(Dataset entries)
☆ ☆ ☆ ☆

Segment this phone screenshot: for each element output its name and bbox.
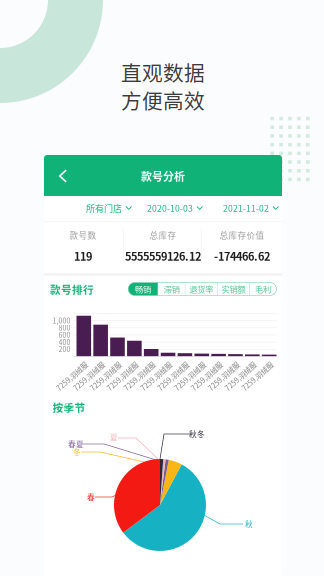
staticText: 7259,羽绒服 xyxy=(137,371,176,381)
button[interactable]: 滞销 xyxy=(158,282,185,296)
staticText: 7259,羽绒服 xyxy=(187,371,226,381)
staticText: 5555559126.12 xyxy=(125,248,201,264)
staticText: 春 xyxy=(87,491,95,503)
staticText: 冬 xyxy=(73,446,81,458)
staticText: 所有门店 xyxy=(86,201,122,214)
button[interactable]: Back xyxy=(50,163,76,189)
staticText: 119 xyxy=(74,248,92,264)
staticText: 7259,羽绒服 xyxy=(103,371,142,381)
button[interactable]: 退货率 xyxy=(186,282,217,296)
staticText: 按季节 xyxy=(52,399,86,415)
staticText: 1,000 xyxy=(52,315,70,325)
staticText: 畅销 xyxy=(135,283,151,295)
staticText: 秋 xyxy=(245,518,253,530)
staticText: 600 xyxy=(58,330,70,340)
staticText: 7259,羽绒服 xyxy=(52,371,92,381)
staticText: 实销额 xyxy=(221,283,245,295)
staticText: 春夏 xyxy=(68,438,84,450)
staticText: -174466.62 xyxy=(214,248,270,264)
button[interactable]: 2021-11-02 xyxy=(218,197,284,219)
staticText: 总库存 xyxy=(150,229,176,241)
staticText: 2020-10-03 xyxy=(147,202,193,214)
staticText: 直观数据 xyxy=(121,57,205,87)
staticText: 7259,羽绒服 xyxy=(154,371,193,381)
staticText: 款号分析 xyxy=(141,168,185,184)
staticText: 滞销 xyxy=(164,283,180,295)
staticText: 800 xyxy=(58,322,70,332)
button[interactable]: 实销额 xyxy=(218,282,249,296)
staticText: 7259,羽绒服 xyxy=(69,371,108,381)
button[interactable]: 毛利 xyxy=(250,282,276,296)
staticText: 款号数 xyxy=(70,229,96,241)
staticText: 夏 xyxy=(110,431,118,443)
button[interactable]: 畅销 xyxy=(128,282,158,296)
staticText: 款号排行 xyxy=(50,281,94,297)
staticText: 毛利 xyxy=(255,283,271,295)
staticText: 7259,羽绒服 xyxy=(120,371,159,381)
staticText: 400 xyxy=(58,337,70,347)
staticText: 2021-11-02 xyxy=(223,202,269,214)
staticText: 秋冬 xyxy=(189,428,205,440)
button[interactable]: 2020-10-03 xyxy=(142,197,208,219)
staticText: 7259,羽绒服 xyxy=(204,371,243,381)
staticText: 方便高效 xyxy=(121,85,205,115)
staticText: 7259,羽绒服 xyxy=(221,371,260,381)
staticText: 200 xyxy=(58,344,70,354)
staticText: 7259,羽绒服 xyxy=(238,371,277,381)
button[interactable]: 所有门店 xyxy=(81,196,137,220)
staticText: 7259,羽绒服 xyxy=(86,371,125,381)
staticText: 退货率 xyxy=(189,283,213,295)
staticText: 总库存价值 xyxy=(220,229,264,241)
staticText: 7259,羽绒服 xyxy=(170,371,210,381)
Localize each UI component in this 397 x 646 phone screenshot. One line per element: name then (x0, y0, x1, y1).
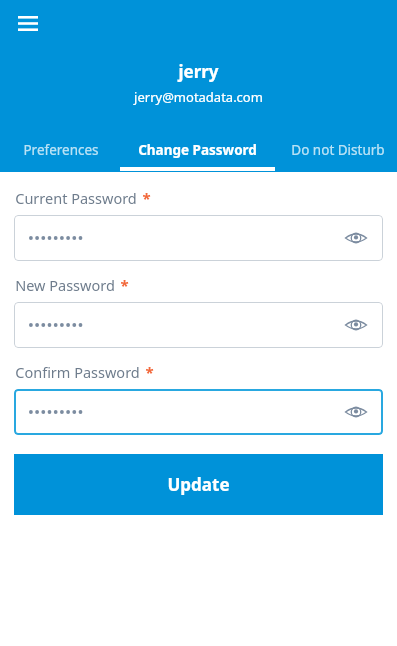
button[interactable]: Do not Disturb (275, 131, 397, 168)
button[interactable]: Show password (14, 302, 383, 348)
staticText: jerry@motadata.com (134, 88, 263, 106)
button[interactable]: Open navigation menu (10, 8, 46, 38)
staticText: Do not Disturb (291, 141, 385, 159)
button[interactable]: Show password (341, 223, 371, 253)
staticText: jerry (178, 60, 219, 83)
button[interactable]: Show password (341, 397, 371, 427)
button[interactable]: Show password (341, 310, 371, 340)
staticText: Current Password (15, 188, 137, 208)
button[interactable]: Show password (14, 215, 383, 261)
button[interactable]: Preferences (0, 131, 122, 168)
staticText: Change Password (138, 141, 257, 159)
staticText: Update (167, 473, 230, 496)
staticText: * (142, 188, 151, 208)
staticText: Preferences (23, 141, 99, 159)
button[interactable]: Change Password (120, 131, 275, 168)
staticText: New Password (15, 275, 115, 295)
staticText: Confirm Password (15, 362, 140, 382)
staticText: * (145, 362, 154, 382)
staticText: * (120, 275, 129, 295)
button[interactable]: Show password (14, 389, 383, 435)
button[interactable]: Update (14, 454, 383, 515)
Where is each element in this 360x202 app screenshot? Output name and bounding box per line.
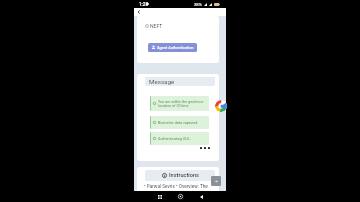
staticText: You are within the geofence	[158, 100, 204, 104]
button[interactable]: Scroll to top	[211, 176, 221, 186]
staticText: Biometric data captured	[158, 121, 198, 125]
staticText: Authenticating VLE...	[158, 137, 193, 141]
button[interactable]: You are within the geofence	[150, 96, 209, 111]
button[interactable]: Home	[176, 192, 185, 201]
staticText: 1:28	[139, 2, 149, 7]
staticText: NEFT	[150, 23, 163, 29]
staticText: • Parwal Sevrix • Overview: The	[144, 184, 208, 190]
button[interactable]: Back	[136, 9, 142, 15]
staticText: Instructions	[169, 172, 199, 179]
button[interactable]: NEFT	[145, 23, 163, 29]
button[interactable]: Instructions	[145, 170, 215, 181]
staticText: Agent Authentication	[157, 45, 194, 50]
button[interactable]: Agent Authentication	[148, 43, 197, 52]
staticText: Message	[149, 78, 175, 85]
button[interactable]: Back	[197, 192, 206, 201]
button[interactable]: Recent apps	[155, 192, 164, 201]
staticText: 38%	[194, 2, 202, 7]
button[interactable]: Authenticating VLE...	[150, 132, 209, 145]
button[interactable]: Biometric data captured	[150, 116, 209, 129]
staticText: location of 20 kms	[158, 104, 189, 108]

☆ ☆ ☆ ☆

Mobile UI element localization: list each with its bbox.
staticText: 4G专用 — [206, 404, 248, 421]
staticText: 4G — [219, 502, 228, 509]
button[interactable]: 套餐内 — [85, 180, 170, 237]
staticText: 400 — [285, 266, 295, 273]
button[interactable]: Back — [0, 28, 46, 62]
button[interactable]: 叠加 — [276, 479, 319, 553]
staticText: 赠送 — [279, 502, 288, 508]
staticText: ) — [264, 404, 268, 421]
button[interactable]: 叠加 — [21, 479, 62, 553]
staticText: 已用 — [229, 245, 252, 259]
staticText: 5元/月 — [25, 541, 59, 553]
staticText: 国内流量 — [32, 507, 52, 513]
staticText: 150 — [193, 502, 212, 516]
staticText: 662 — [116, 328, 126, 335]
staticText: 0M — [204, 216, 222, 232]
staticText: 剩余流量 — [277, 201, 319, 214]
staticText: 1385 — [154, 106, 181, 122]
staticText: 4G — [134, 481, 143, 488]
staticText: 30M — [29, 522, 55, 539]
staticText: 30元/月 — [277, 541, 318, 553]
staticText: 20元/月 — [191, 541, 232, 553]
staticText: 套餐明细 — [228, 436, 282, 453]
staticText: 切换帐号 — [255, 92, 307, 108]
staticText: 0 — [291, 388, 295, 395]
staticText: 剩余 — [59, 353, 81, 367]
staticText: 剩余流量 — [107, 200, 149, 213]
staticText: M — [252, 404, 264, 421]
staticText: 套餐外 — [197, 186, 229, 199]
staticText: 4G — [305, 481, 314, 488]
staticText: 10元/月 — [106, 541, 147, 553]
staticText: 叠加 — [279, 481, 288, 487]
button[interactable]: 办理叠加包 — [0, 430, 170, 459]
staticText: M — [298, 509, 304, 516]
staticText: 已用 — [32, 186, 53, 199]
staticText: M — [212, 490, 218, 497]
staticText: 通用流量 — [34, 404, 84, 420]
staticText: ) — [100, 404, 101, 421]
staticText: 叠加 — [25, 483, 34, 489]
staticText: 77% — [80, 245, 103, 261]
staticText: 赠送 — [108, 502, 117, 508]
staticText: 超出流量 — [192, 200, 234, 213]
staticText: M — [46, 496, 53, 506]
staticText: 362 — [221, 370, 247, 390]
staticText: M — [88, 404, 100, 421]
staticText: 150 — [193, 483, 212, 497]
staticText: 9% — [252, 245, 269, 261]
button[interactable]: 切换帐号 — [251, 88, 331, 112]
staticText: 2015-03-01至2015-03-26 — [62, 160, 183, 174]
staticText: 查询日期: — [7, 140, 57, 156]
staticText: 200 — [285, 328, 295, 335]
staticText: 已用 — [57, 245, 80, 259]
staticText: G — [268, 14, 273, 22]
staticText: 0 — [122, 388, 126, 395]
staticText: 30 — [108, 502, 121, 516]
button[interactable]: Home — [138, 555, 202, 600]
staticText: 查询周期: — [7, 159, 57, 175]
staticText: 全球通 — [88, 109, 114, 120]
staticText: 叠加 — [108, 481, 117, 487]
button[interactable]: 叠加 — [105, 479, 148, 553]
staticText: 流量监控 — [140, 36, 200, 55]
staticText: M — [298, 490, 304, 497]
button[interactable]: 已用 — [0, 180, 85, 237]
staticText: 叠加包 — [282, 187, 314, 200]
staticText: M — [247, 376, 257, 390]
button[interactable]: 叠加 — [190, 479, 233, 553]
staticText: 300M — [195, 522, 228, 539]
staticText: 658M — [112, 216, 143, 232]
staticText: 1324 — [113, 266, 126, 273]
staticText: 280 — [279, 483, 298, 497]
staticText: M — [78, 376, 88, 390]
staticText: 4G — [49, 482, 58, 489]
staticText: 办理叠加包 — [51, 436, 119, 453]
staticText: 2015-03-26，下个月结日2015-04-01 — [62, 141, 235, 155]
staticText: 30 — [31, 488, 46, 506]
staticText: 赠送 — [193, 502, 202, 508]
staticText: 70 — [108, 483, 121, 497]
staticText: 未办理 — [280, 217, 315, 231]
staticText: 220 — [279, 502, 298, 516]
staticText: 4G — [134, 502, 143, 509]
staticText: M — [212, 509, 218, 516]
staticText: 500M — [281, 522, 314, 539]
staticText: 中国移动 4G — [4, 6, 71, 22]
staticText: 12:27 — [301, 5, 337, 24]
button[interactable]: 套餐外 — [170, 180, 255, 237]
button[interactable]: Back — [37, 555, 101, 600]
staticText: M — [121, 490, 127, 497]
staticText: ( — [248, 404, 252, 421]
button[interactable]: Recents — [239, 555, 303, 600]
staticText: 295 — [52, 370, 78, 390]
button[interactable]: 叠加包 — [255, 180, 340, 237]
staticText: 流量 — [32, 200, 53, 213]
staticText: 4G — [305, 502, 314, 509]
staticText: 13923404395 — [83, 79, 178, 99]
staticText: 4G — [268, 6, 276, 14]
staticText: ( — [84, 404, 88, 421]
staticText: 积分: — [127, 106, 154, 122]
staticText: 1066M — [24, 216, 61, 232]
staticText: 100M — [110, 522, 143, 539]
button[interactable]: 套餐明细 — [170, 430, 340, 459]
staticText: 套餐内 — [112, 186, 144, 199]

☆ ☆ ☆ ☆

_Exercise requirements:_
Could you state how many lines above include the word "Show"? Reply with that number alone.

_Response:_
6